**Problem statement**
Please copy out the entries below exactly, beginning with the line that contains "Obytný prostor (m²)" and ending with the line that contains "अधिकार अधिनियम के", and include nothing outside that span.

[Stored records]
-----

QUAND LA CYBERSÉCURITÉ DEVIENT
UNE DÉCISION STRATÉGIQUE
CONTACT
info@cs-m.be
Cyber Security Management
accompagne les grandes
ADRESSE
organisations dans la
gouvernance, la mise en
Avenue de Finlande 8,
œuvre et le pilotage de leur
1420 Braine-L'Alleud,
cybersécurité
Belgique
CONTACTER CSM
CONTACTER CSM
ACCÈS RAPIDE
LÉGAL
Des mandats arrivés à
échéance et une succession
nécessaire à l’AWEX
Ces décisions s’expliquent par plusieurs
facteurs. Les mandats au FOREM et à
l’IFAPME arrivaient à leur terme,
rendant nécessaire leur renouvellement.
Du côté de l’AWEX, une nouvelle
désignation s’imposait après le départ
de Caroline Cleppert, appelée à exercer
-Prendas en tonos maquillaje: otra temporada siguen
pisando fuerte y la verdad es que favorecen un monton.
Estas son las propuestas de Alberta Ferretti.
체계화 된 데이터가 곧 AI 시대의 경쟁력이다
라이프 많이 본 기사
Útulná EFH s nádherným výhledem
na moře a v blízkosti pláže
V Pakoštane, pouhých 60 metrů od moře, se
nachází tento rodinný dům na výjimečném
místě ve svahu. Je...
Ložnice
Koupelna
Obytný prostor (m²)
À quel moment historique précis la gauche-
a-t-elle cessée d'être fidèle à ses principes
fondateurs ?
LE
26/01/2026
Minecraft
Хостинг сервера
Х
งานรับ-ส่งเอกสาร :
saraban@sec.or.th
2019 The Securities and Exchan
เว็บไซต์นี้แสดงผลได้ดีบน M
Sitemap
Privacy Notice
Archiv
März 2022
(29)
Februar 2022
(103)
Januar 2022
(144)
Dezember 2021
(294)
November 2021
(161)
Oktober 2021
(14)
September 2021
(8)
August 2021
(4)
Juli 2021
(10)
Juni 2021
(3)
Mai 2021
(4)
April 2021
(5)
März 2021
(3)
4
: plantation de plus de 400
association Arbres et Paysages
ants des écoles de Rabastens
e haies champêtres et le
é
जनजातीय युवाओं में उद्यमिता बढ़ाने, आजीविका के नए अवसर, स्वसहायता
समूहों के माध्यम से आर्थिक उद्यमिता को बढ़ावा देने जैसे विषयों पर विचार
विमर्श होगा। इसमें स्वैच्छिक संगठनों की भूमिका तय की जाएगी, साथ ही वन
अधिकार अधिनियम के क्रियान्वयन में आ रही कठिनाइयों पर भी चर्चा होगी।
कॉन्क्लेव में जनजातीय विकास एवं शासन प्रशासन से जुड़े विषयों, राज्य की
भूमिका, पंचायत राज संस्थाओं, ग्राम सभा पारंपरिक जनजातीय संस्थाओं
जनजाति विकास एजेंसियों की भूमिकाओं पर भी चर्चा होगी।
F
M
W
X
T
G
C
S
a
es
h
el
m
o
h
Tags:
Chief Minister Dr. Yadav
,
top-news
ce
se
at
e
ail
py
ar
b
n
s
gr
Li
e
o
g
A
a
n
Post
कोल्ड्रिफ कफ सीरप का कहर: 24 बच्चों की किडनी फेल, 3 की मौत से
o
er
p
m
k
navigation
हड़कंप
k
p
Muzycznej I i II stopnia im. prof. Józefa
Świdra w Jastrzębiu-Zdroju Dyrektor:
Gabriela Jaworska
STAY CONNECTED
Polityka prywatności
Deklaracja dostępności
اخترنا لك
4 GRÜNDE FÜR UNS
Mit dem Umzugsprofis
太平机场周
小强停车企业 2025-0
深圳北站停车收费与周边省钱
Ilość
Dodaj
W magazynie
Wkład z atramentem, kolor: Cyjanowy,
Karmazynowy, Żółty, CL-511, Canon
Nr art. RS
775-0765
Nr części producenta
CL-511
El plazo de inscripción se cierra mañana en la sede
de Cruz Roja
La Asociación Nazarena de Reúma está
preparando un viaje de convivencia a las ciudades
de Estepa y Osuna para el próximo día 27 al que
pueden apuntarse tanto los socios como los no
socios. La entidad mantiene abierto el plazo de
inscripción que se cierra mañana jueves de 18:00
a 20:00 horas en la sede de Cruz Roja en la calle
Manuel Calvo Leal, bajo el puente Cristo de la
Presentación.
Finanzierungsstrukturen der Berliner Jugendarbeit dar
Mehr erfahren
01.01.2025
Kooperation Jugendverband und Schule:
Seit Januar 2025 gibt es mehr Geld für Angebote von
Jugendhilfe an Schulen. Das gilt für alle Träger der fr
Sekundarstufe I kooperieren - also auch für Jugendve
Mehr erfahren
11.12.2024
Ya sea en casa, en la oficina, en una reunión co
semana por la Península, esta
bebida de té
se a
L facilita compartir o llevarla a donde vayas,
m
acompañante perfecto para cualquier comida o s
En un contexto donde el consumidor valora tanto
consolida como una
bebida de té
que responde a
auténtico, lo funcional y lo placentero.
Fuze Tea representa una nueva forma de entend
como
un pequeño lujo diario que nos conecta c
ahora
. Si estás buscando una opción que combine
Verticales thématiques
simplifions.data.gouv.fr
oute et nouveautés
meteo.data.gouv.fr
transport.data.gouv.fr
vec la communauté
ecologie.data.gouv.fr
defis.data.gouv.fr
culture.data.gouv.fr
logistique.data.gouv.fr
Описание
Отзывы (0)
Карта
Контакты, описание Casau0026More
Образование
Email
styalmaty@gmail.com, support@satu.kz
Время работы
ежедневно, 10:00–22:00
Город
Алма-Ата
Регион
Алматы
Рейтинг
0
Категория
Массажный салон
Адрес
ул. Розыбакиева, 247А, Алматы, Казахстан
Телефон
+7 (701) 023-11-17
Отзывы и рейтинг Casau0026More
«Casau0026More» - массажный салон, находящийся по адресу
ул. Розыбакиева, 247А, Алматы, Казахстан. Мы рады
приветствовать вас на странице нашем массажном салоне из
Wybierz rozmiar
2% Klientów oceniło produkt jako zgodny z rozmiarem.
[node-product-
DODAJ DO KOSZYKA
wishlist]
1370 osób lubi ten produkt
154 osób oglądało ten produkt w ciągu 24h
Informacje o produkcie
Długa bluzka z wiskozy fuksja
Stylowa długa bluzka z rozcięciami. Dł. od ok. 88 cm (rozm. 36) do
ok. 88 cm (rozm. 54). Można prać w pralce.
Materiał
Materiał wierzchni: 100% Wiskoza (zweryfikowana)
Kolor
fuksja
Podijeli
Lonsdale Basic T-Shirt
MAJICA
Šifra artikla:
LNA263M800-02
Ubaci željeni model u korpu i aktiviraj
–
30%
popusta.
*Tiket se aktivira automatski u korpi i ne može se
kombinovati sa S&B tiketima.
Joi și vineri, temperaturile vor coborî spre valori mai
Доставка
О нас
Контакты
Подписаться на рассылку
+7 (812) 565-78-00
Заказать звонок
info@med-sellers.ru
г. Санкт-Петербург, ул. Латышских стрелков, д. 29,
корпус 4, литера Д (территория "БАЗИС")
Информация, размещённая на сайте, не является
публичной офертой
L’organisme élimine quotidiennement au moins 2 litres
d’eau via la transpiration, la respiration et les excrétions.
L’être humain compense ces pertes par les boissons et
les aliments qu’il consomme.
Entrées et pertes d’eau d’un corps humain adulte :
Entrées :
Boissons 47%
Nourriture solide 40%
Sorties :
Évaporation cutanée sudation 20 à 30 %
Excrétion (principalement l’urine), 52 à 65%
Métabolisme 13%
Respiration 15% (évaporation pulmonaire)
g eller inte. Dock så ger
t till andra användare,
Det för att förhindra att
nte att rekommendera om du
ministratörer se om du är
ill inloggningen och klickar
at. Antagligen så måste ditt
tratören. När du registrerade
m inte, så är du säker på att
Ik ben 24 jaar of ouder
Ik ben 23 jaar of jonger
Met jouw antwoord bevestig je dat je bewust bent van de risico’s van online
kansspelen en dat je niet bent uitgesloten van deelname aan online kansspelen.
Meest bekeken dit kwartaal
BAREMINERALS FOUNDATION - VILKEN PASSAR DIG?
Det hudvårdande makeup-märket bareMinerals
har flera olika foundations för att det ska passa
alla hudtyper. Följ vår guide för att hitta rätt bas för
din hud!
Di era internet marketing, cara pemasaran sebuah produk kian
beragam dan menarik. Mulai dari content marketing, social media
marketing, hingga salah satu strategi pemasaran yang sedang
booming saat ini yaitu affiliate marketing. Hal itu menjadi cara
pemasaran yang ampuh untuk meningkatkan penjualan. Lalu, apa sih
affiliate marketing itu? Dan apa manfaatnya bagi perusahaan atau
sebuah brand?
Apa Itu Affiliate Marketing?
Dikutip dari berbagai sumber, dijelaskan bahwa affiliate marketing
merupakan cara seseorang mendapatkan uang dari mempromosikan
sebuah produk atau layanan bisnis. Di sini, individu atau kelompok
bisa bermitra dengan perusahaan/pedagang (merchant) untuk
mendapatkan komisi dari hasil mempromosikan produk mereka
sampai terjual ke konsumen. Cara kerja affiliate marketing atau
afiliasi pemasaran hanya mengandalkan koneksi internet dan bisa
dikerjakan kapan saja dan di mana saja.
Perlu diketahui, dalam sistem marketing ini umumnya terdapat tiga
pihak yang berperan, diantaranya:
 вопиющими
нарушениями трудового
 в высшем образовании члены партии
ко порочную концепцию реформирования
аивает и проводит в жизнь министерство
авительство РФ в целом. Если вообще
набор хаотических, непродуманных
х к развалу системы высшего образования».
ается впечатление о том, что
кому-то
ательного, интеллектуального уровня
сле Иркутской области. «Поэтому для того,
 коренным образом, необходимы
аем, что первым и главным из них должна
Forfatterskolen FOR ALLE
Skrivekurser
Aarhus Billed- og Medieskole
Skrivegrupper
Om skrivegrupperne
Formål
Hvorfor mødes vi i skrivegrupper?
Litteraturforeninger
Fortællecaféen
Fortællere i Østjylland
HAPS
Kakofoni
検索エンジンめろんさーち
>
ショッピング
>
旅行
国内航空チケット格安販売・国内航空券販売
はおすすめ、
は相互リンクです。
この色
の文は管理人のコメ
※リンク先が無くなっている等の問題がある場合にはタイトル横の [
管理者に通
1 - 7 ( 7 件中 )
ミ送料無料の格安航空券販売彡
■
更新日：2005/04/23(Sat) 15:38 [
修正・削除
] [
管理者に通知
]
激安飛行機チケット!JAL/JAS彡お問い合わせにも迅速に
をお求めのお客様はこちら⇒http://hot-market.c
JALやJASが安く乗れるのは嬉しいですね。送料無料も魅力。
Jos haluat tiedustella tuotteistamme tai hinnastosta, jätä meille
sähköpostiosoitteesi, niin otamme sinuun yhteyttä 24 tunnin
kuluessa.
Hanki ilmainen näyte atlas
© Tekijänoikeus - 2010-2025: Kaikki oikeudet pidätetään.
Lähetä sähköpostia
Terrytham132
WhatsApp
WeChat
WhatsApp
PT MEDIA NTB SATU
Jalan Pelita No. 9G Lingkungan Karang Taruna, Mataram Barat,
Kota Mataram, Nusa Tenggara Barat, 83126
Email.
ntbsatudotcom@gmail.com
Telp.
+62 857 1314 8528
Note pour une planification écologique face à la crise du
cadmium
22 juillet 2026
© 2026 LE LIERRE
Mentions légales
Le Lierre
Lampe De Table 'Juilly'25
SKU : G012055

-----

**Your response**
Obytný prostor (m²)
À quel moment historique précis la gauche-
a-t-elle cessée d'être fidèle à ses principes
fondateurs ?
LE
26/01/2026
Minecraft
Хостинг сервера
Х
งานรับ-ส่งเอกสาร :
saraban@sec.or.th
2019 The Securities and Exchan
เว็บไซต์นี้แสดงผลได้ดีบน M
Sitemap
Privacy Notice
Archiv
März 2022
(29)
Februar 2022
(103)
Januar 2022
(144)
Dezember 2021
(294)
November 2021
(161)
Oktober 2021
(14)
September 2021
(8)
August 2021
(4)
Juli 2021
(10)
Juni 2021
(3)
Mai 2021
(4)
April 2021
(5)
März 2021
(3)
4
: plantation de plus de 400
association Arbres et Paysages
ants des écoles de Rabastens
e haies champêtres et le
é
जनजातीय युवाओं में उद्यमिता बढ़ाने, आजीविका के नए अवसर, स्वसहायता
समूहों के माध्यम से आर्थिक उद्यमिता को बढ़ावा देने जैसे विषयों पर विचार
विमर्श होगा। इसमें स्वैच्छिक संगठनों की भूमिका तय की जाएगी, साथ ही वन
अधिकार अधिनियम के क्रियान्वयन में आ रही कठिनाइयों पर भी चर्चा होगी।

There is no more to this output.